## Exercise directions
Go through the records and count the lines where the string "potatoes" occurs. Reply with the number only.

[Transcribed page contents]
* * *

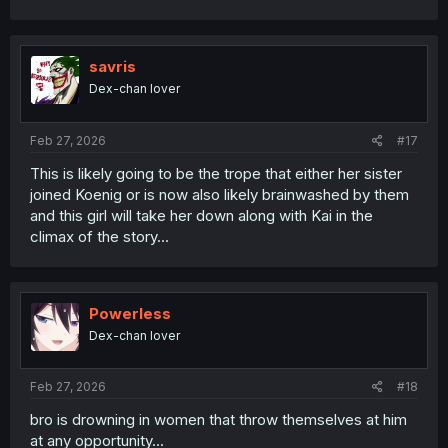
a
c
t
i
savris
o
Dex-chan lover
n
s
:
Feb 27, 2026
#17
This is likely going to be the trope that either her sister
joined Koenig or is now also likely brainwashed by them
and this girl will take her down along with Kai in the
climax of the story...
Powerless
Dex-chan lover
Feb 27, 2026
#18
bro is drowning in women that throw themselves at him
at any opportunity...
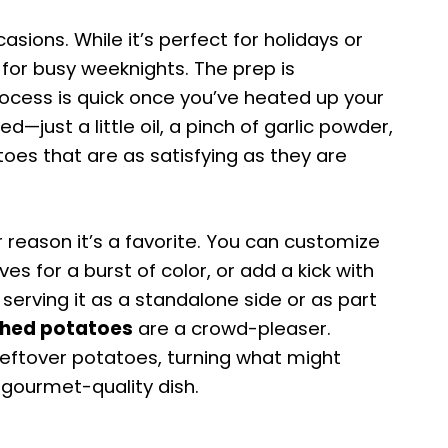
casions. While it’s perfect for holidays or
 for busy weeknights. The prep is
rocess is quick once you’ve heated up your
d—just a little oil, a pinch of garlic powder,
toes that are as satisfying as they are
er reason it’s a favorite. You can customize
ives for a burst of color, or add a kick with
 serving it as a standalone side or as part
hed potatoes
are a crowd-pleaser.
leftover potatoes, turning what might
 gourmet-quality dish.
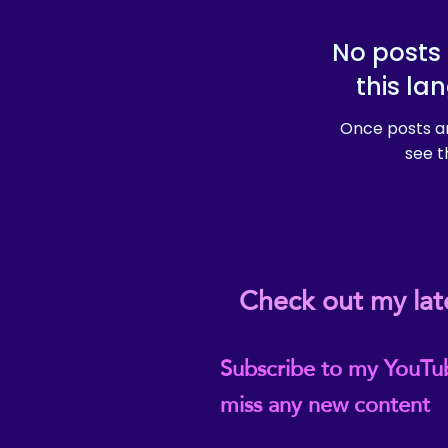
No posts 
this la
Once posts ar
see t
Check out my lat
Subscribe to my YouTu
miss any new content
@ReikiEma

* * *

## Worked solution
2